Using a US 10 needle, I cast on 160 stitches or so, and started knitting garter stitch with two strands of Rowan Creative Linen. The good folks at Rowan wanted us to try it out, although I’m not sure they thought we would go whole-blanket on it. I would say I have put this yarn through its paces, and it’s lovely: the touch of cotton and the swing of linen.
Although the MDK Shop does not carry Creative Linen (yet!), a good alternative would be Rowan Handknit Cotton.
While I took my inspiration directly from Cecelia Campochiaro’s stunning book Making Marls, I didn’t particularly follow any of her recipes. This was a free ’n’ easy, keep-me-steady romp of a project. I started out doing full-skein stripes, combining the pale neutrals with the vibrant red and orange shades, for maximum marl-y contrast.
I got more playful as I went. A couple of stripes in, I made a rule that when I hit a knot in a skein, or a color ran out, I’d change the color of that strand, right then and there, whether it happened on the right side or wrong side, in the middle of the row—whatever. Mandatory color change. Applying this rambunctious rule, I started loving it even more.

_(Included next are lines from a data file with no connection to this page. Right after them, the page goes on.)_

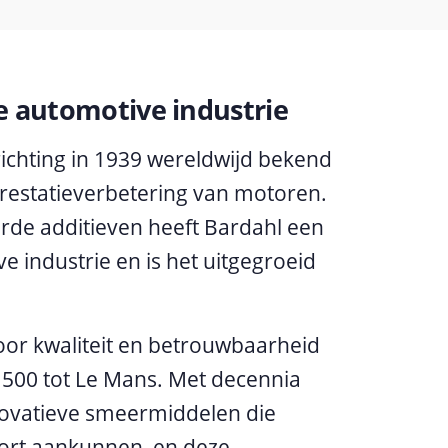
 automotive industrie
ichting in 1939 wereldwijd bekend
restatieverbetering van motoren.
rde additieven heeft Bardahl een
e industrie en is het uitgegroeid
or kwaliteit en betrouwbaarheid
y 500 tot Le Mans. Met decennia
novatieve smeermiddelen die
ort aankunnen, en deze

When it got sort of blanket-sized, I bound off. The only other thing I did was slip the first stitch of every row to make a neat edge.
By this point, my right shoulder was a little ootchy from knitting doubled linen/cotton on US number 10 needles.
Did this stop me from marling during conference calls?
No it did not.
I simply down-shifted, to two strands of Rowan Felted Tweed. Light and fluffy, 60 stitches, on a US 7 needle.
Marl, marl, marl—I’m a marling fool. I’m still slipping the first stitch of every row, for finesse. My Felted Tweed stash has lots of bitsy nubbins, which makes for more frequent color changes.
This is what I call a good start on a wintery scarf, and a fine education in color theory. I’ve got miles to go on this thing.
By Christmas, it will be a scarf worthy of Bob Cratchit.